Luxury Goods - Worldwide | Statista Market Forecast (2024)

  • Worldwide
  • Revenue in the Luxury Goods market amounts to US$369.00bn in 2024. The market is expected to grow annually by 3.22% (CAGR 2024-2028).
  • The market's largest segment is the segment Luxury Fashion with a market volume of US$115.90bn in 2024.
  • In global comparison, most revenue is generated in the United States (US$77,280.00m in 2024).
  • In relation to total population figures, per person revenues of US$47.61 are generated in 2024.
  • In the Luxury Goods market, 15.4% of total revenue will be generated through online sales by 2024.

Key regions: United States, Russia, India, Singapore, United Kingdom

The conceptual key to understanding luxury in marketing is exclusivity. This exclusivity is maintained mainly by a high price point but also by consciously limiting sales volumes and outlets. In the Consumer Market Outlook, Luxury Goods encompass highly exclusive personal items that convey the taste and status of their owners. This includes Apparel, Footwear and Leather Accessories, Eyewear, as well as Watches and Jewelry, and Cosmetics. Data on luxury cars is not shown here but available in our mobility markets.
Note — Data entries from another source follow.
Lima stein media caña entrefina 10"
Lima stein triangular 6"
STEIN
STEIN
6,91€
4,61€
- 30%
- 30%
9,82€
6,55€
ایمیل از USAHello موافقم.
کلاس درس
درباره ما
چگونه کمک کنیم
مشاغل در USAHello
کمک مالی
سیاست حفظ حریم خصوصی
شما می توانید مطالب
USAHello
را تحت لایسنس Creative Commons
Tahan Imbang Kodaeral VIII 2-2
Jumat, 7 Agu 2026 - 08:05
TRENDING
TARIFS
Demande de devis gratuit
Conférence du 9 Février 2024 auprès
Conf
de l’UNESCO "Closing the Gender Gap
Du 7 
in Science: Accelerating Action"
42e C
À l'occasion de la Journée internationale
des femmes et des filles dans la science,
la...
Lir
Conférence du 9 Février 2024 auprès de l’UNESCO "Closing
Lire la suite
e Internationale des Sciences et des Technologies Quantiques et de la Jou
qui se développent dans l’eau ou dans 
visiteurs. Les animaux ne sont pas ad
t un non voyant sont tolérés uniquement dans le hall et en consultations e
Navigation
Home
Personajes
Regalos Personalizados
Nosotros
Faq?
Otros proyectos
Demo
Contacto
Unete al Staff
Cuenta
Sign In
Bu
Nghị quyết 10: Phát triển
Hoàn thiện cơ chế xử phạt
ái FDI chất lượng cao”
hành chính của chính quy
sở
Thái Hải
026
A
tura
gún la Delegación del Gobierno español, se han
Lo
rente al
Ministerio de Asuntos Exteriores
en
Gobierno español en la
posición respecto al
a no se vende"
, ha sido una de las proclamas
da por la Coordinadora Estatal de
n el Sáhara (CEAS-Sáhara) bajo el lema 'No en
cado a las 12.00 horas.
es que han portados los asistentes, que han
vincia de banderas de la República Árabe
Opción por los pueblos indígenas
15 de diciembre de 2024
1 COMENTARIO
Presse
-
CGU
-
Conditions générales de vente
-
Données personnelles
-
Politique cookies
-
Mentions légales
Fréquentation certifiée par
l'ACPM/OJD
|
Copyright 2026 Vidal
The market data presented here is based on an analysis of the financial filings for the years 2010 to 2017 of more than 100 companies that target the luxury segments within the specified categories. The most important players are shown as part of the competitive landscape. A complete list of all companies covered can be found in the methodology description. Smaller companies (with revenues of less than 150 million US-Dollars per year) and artisanal production unaffiliated with the covered companies are not included in the data. All market and company share data always refer to the retail value (including sales taxes). Sales of licensed brands (especially important in the Eyewear and Cosmetics segments) are attributed to the licensee, so for example, Hugo Boss fragrances are counted as Coty sales to avoid double counting.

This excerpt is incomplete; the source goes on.